Weil ich kein alter, weißer Mann bin, sondern eine junge Frau, stellt mich das Thema vor ein Dilemma. Denn natürlich bin ich für die Gleichberechtigung der Geschlechter. Und tatsächlich fühle ich mich von Stellenanzeigen ein bisschen mehr angesprochen, in denen durch den Zusatz (m/w/d) deutlich gemacht wird, dass alle Geschlechter gemeint sind und nicht nur Männer.

Im Alltag tun mir die Sprachblüten des Genderns allerdings zu sehr in den Augen weh, als dass ich mich damit anfreunden könnte.
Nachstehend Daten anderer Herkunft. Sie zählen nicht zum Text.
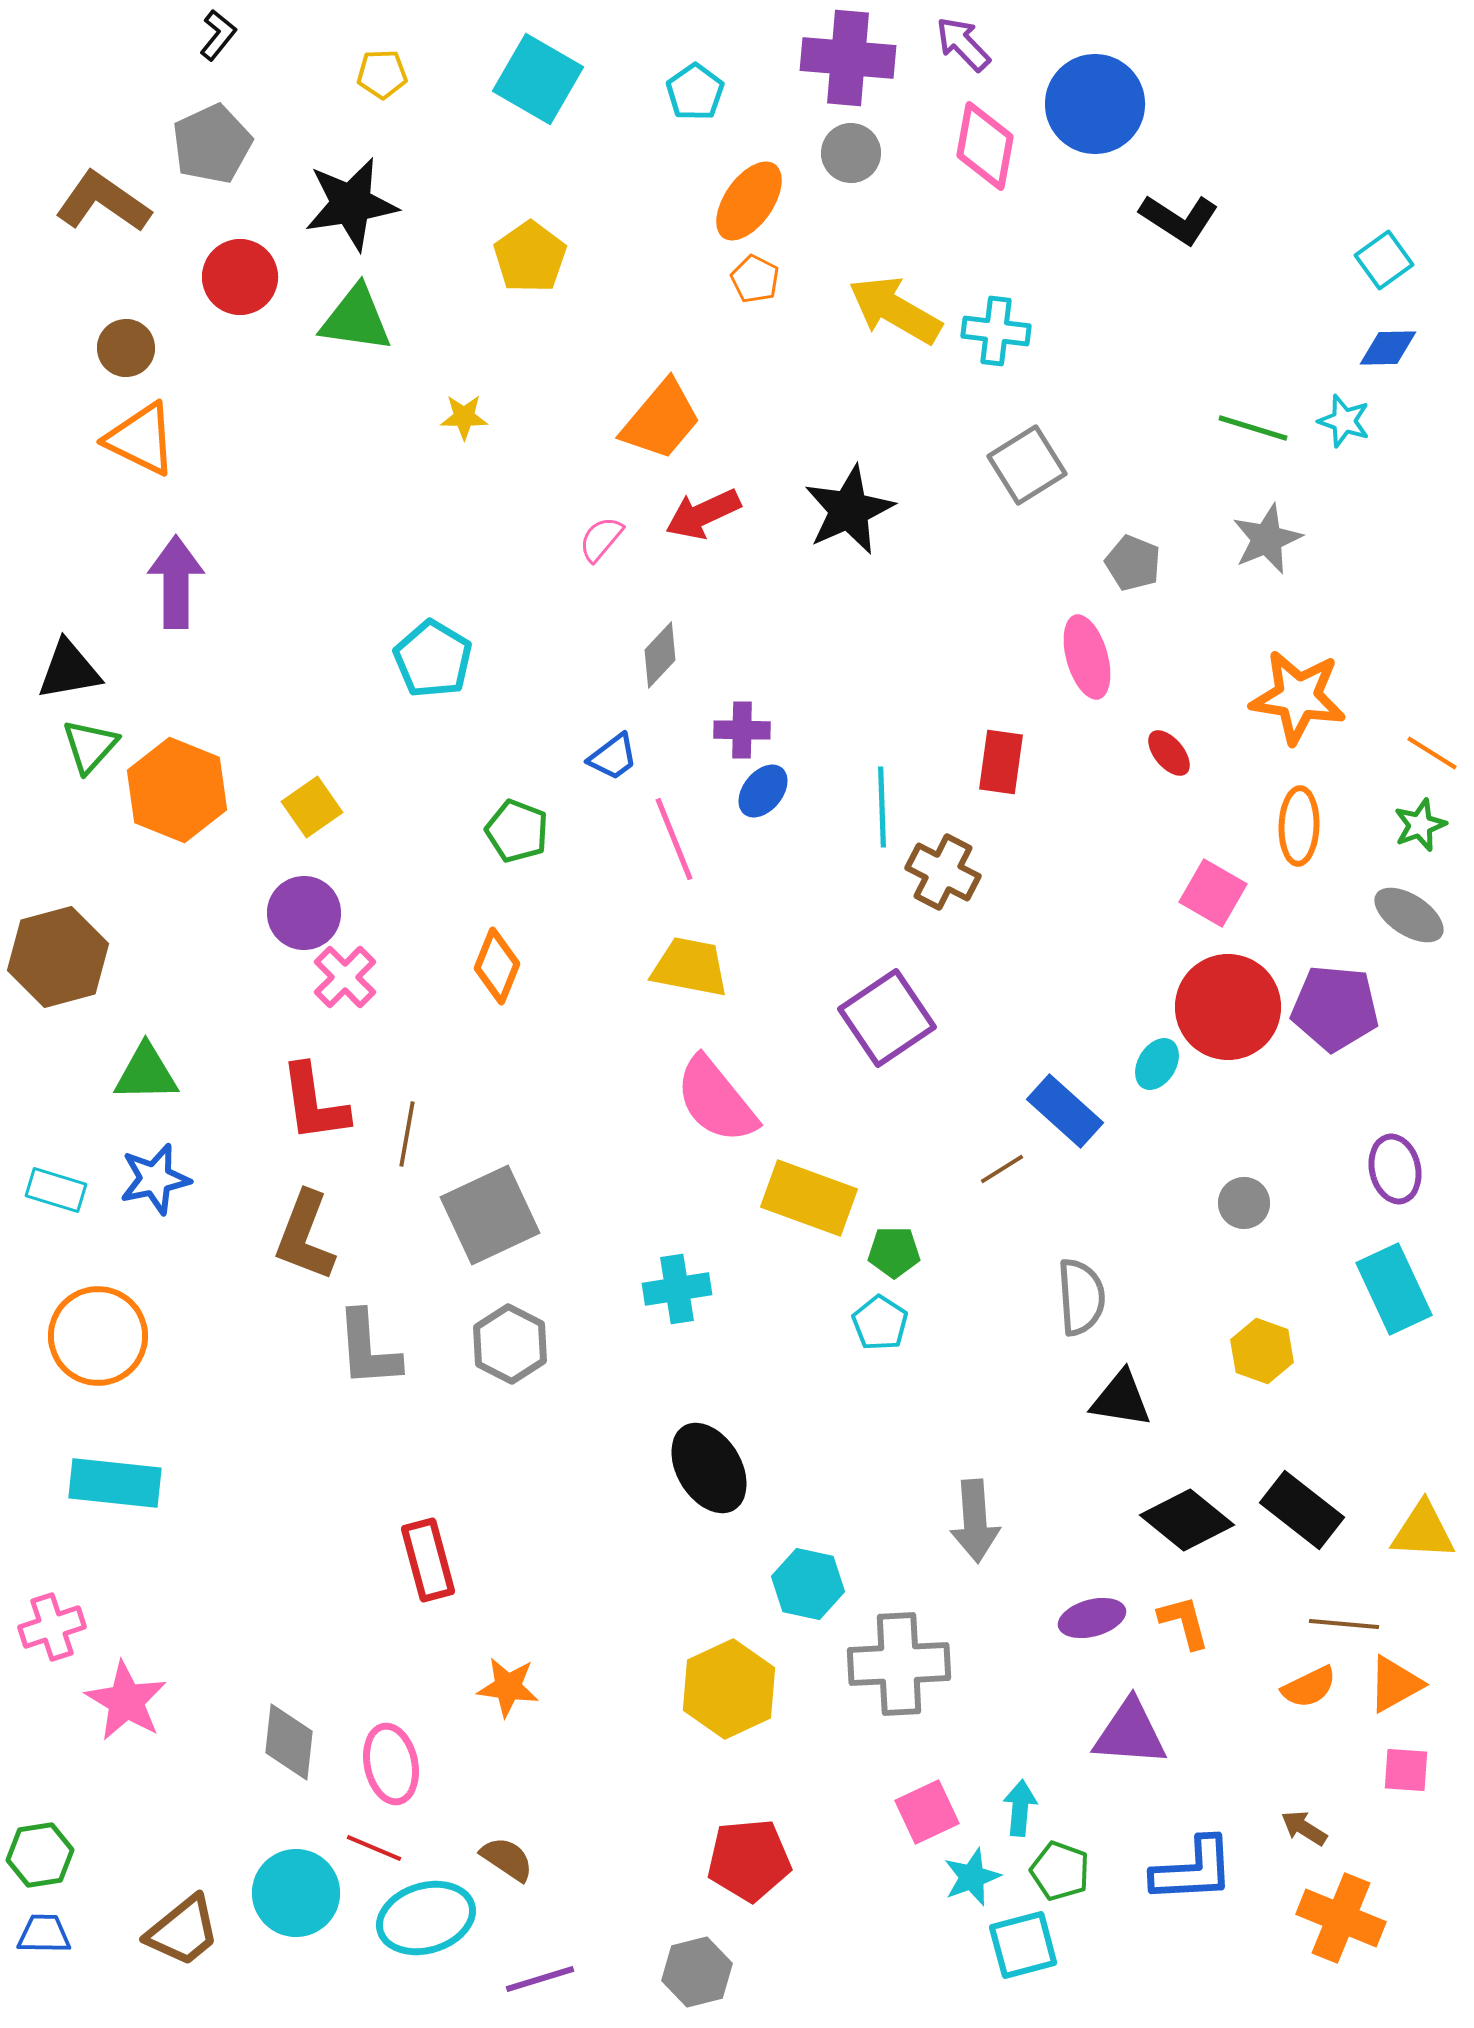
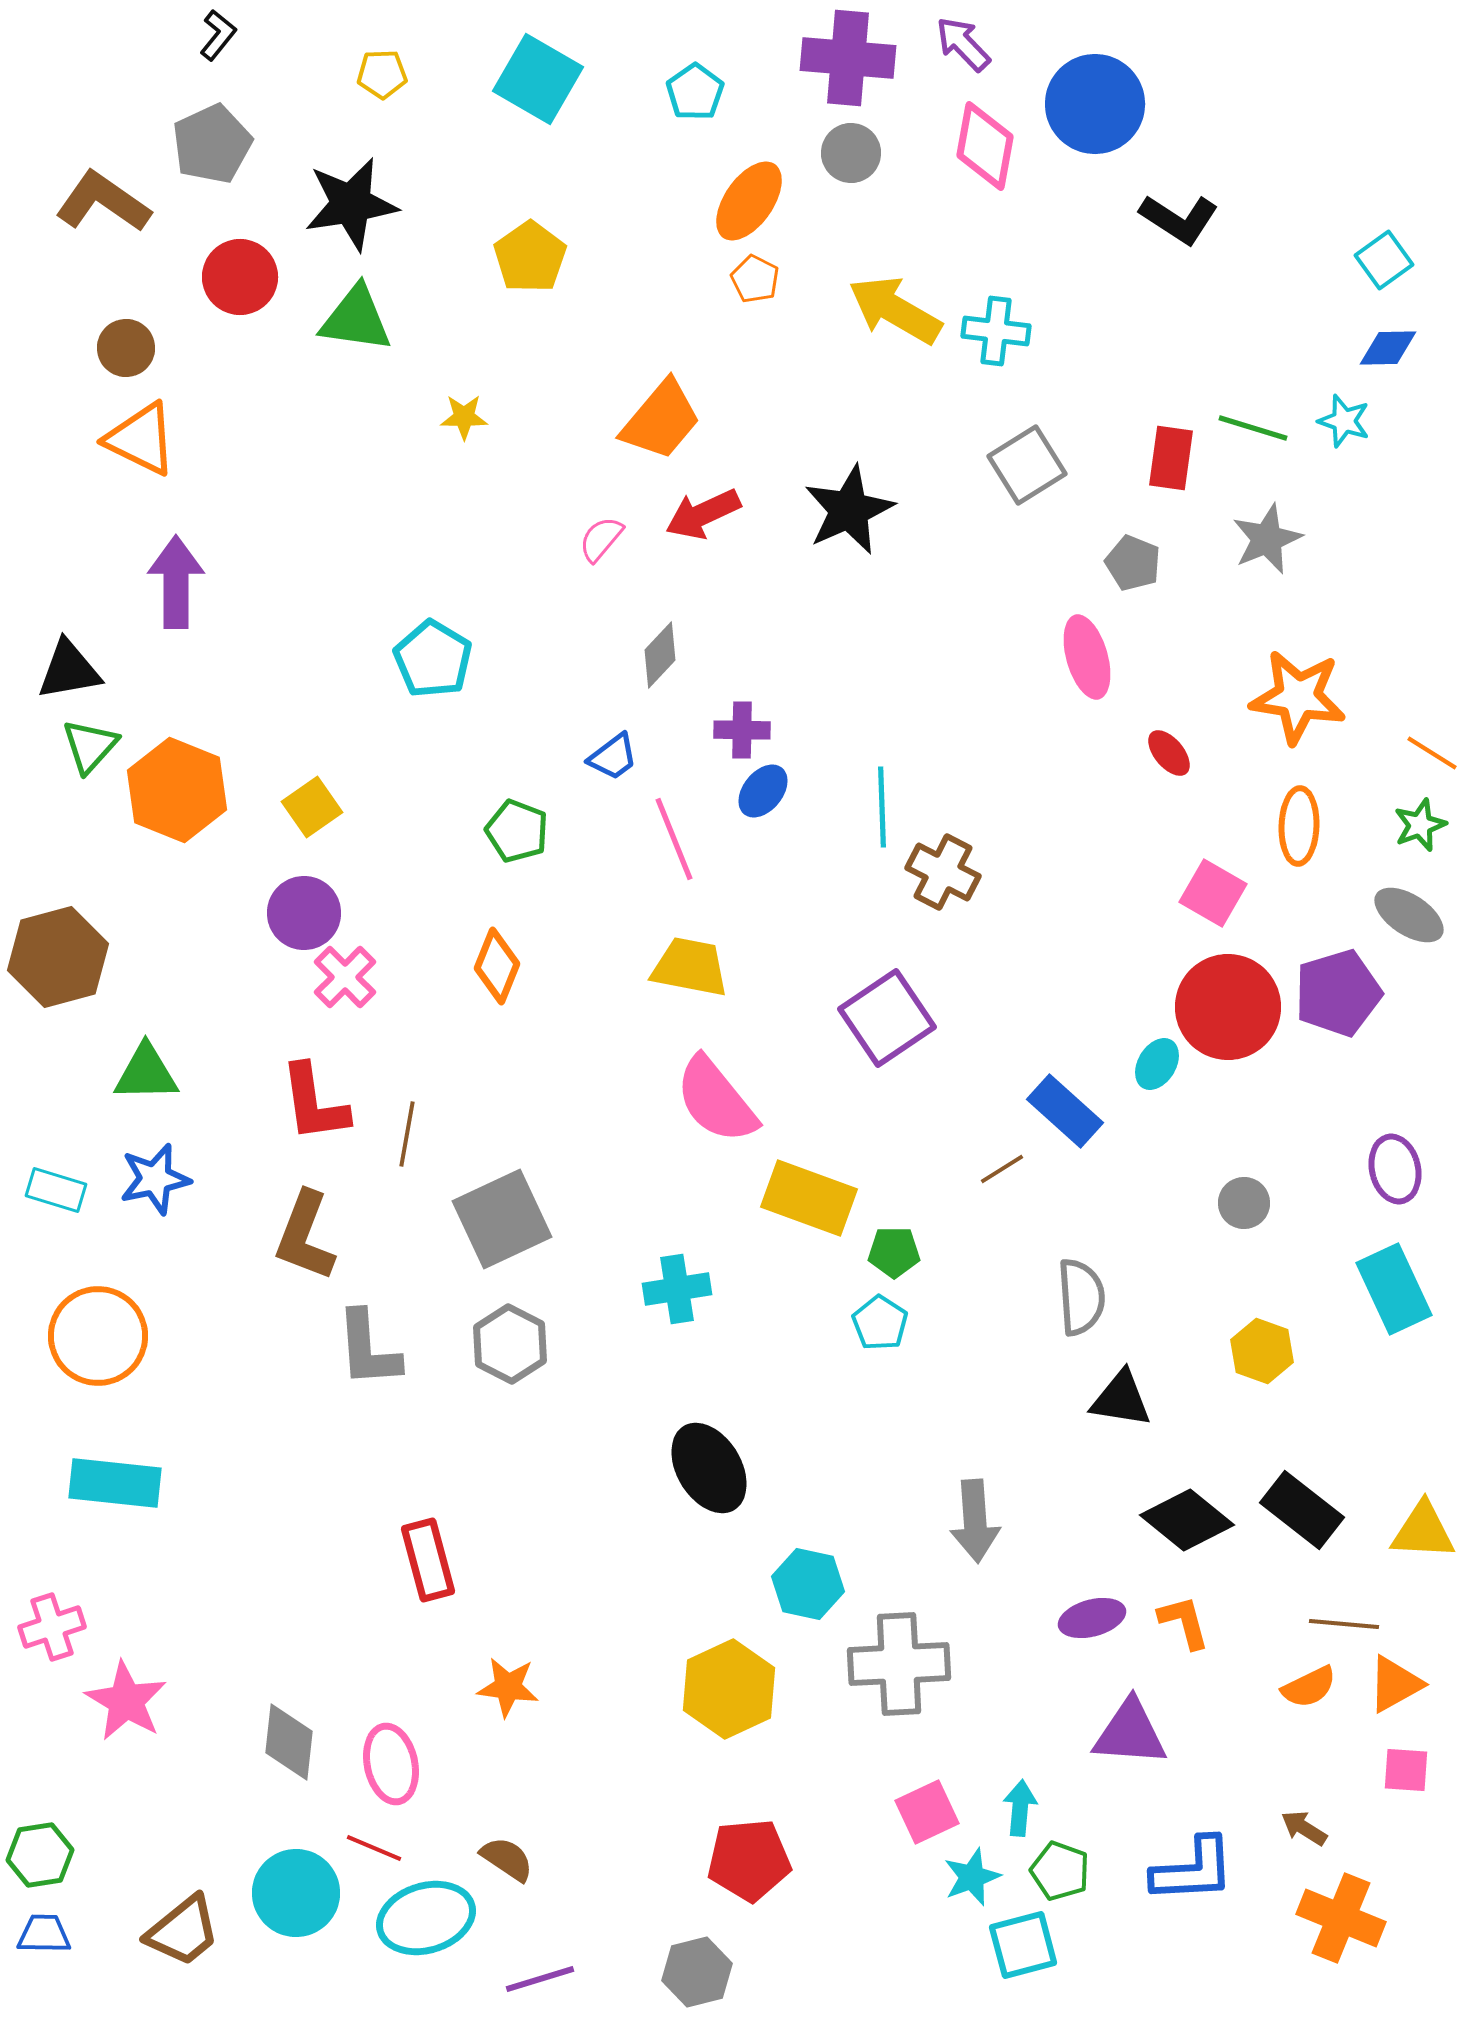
red rectangle at (1001, 762): moved 170 px right, 304 px up
purple pentagon at (1335, 1008): moved 3 px right, 15 px up; rotated 22 degrees counterclockwise
gray square at (490, 1215): moved 12 px right, 4 px down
In einer Internetgruppe, über die in meinem Stadtviertel Dinge verschenkt und Informationen ausgetauscht werden, lese ich zum Beispiel Sätze wie: »Hat jemensch Umzugskartons übrig?« Oder: »Kann frau eine Gynäkologin empfehlen?« Wann, frage ich mich da, werden Wörter wie Mannequin und Schmand ausgedient haben?

Dafür mache ich innerlich einen Sekt auf, wenn Leute, die sonst alles gendern, es dann bei gewissen Wörtern vergessen. Da ist etwa von Faschisten die Rede, aber nicht von Faschistinnen, die es ja auch gibt. Gleichbehandlung sieht anders aus, Freundch*innen!

Leider ist das Ganze nicht mehr zu ignorieren. Darüber lachen wie noch vor sechs Jahren, als Genderprofessorin Lann Hornscheidt vorschlug, statt Student und Studentin »Studierx« zu sagen, kann ich auch nicht mehr. In meiner Unsicherheit schreibe ich in Sammel-E-Mails mittlerweile komische Anreden wie »Hallo, liebe alle«. Denn ich fürchte mich zunehmend davor, dass sich jemensch auf den Schlips getreten fühlen könnte, und die *-, /-, _- und Binnen-I-Varianten verweigern mir meine Finger. Manchmal schreibe ich so was wie »Liebe Kolleginnen und Kollegen« und dass ich im Folgenden das generische Maskulinum verwende, aber natürlich alle meine. Doch das finde ich auch sehr gewollt.